Abolida a acusação e a publicidade do processo, o Juiz atuava de ofício e em segredo, assentando por escrito os depoimentos das testemunhas. Ainda que estas eram notificadas posteriormente ao réu, e se lhe ocultavam os nomes das testemunhas. (inqusitio significa pesquisa que se realiza por escrito e secretamente, e ao término da qual se dá sentença).
Desde então, o processo mudou fundamentalmente de fisionomia. O que era um duelo leal e franco entre acusador e acusado. Armados de iguais poderes, torna-se em luta desigual entre Juiz e acusado.
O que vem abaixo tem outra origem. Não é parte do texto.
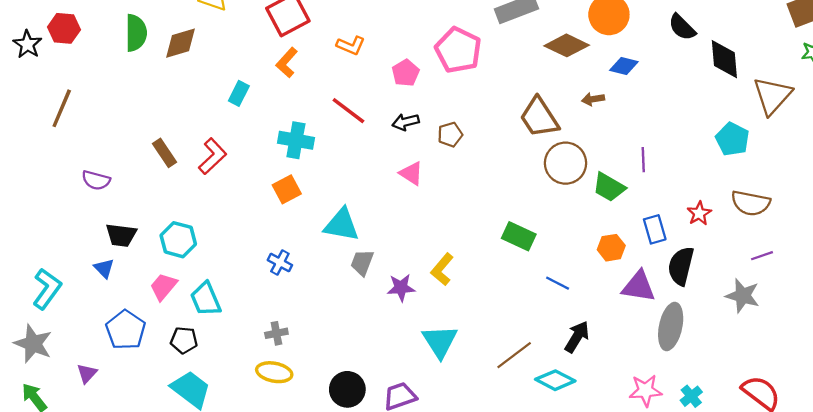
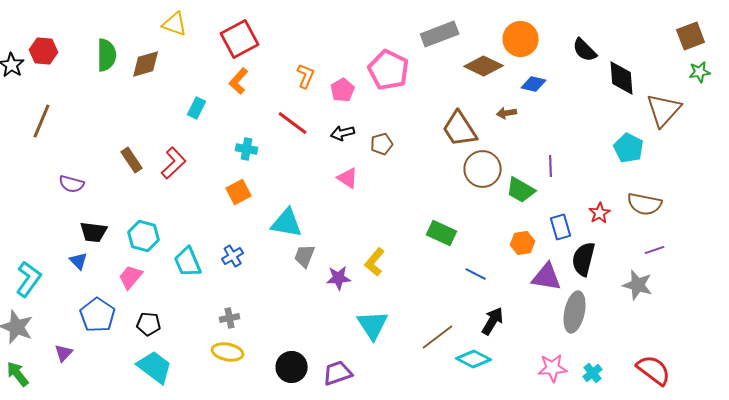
orange L-shape: (351, 45) -> (306, 76), moved, turned -90
cyan cross: (296, 140) -> (247, 149), size x0.7
blue cross: (280, 263) -> (233, 256), turned 30
cyan trapezoid: (206, 299) -> (188, 262), moved

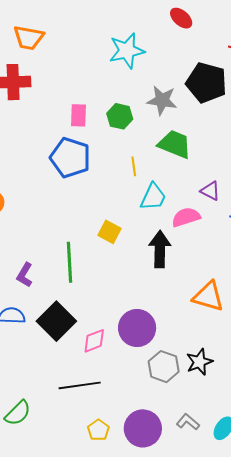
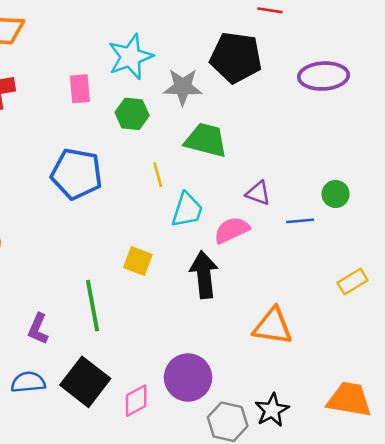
cyan star: (127, 51) -> (131, 57), moved
pink rectangle: (79, 115) -> (80, 89), moved

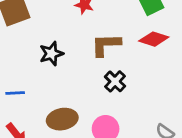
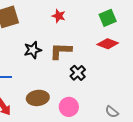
brown L-shape: (106, 45) -> (61, 51), moved

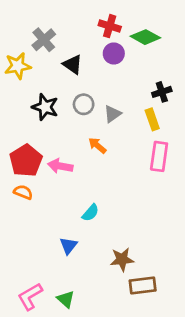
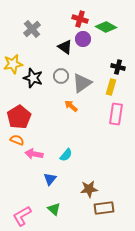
black triangle: (73, 64) -> (65, 47), moved
yellow star: (18, 66) -> (13, 64), moved
black cross: (162, 92) -> (118, 67), turned 32
gray triangle: (112, 114) -> (82, 83), size x1.5
yellow rectangle: (152, 119) -> (111, 87), turned 35
pink arrow: (60, 166) -> (34, 154), moved
green triangle: (66, 299) -> (54, 209), moved

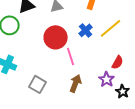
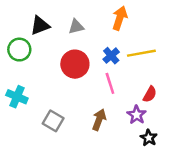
yellow line: (111, 28) -> (141, 53), turned 30
pink line: (71, 56) -> (110, 83), moved
black star: (123, 91) -> (149, 138), moved

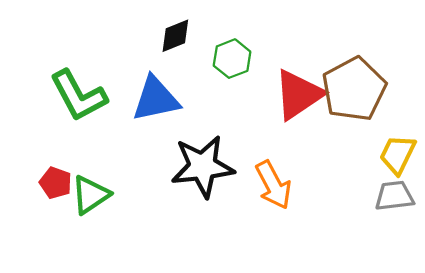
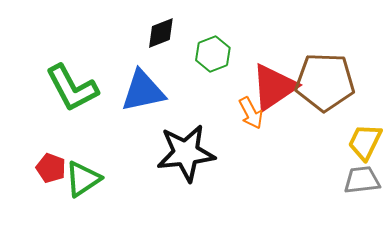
brown pentagon: (354, 89) -> (325, 82), turned 30
orange arrow: (273, 185) -> (251, 113), moved, size x0.7

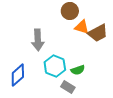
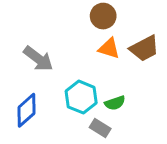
orange triangle: (82, 27) -> (109, 48), moved
gray arrow: (38, 40) -> (38, 59), moved, turned -50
O primeiro abandona a posição de árbitro e assume a ativa de inquisidor, atuando desde o primeiro momento também como acusador, é dizer, se confundem as atividades do Juiz e do Acusador, por sua parte, o acusado perde a condição de verdadeiro sujeito processual e se converte em objeto de uma dura persecução.
E então, como "o verdadeiro objetivo da batalha era a consciência do indivíduo", assim como o delito era o seu pecado e a sanção a sua penitência, "sua confissão representava para a inquisição o preço da vitória". Nada podia opor-se à consecução deste fim, que era a defesa dos interesses vulnerados, e justificava todos os meios que então se praticavam: os interrogatórios capciosos, o desamparo, a vigilância do acusado nas prisões, para surpreender suas imprudentes confidências, e finalmente a tortura. Tudo era lícito para arrancar a confissão.
Como conseqüência desta patente de legitimidade, só registrada novamente, a tortura é objeto de especial regulamentação: Deve cessar quando o processado expresse sua vontade de confessar; se confessa durante os tormentos, para que seja válida deve ser confirmada no dia seguinte; e, ainda isto não é necessário se confessava três vezes nessa situação. Naturalmente, a pena do delito era às vezes menos grave do que a tortura.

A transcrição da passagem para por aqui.